Muddling Through
Jul 26, 2020

   

Since this blog's last update on COVID-19 numbers, the US has made progress in the number of tests administered daily, and the positivity rate of testing appeared to stop increasing in July. The now large number of daily tests and the positivity rate in the high single digits, however, entails a significant amount of new cases each day. States walking back plans to reopen and the publics' self-policing are moderating case growth, but the lack of a coordinated national plan to stamp out the virus means that most states will muddle through the next few months with outbreaks neither out of control nor much less prevalent.

While the virus no longer seems to be spreading at an accelerating rate in larger states including Florida, California, and Texas, the pace of case growth has settled at an elevated clip, around 10,000 cases per day in each of these states. The pace will likely be slow to ebb, as it was in Northeastern states.

Sadly, we're seeing hospitalizations and fatalities rise with cases on a lag. In the states that provide quality data on hospitalizations due to COVID-19, Southern and Western states have experienced a significant spike in hospitalizations during July.

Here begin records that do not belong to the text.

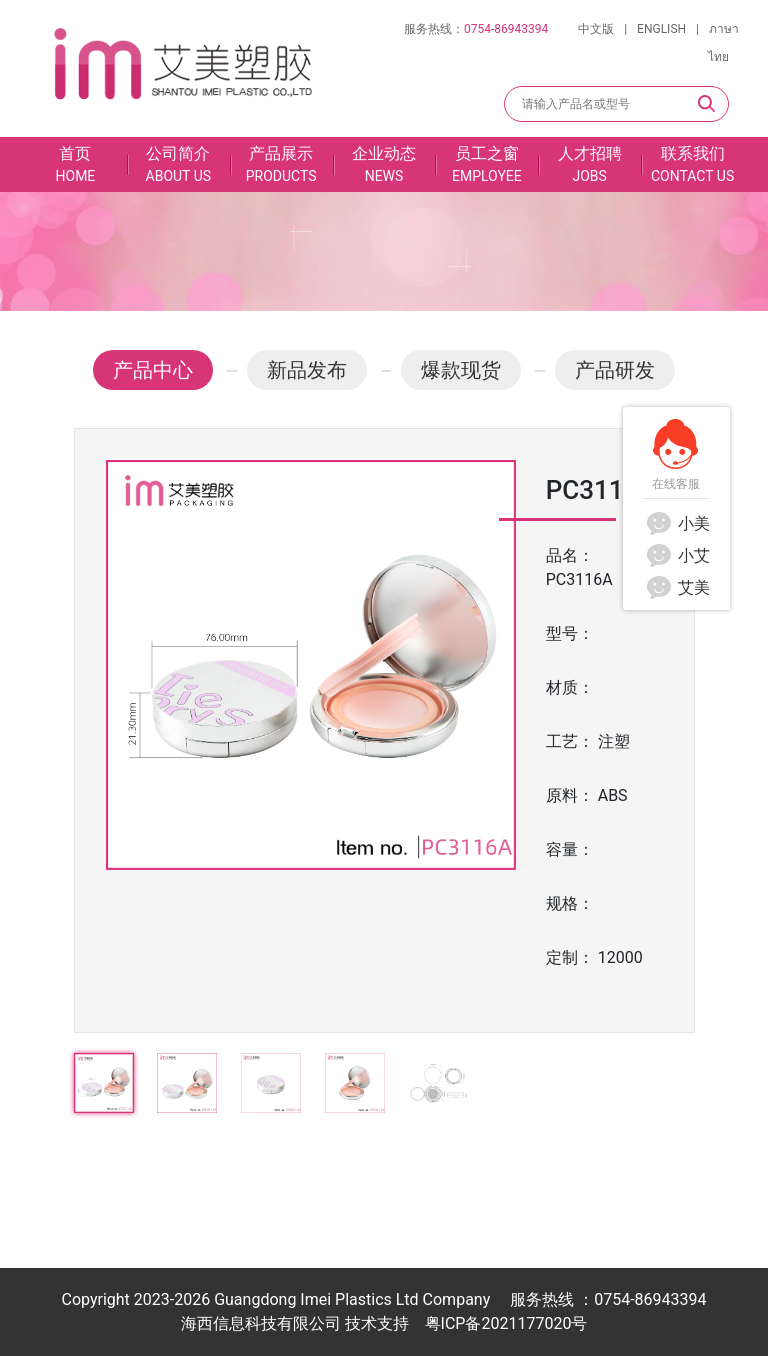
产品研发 (615, 370)
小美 (676, 523)
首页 (75, 165)
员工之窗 (486, 165)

It has become clear that by mid-April the administration had abdicated nearly all responsibility for combatting the virus, motivated by a will to move on from the crisis and Dr. Deborah Birx's focus on overly optimistic models of the virus' trajectory that did not account for the impact of reopenings.1 Amidst rising caseloads in the Sun Belt, the absence of a surge in fatalities provided partial cover by creating the sense that only less vulnerable populations were being infected and that more effective treatments had been developed. Though no state has suffered a tragedy on the scale of New York's in March and April, the number of deaths each day now continues to rise across many states, likely further increasing in the coming weeks before the slowing growth in cases becomes felt.

With around 1,000 deaths currently occurring each day in the US, the human toll mounts, and the chill blanketing the public and the economy has not lifted.


  1. Michael D. Shear, Noah Weiland, Eric Lipton, Maggie Haberman, and David E. Sanger, "Inside Trump's Failure: The Rush to Abandon Leadership Role on the Virus", The New York Times, July 25, 2020.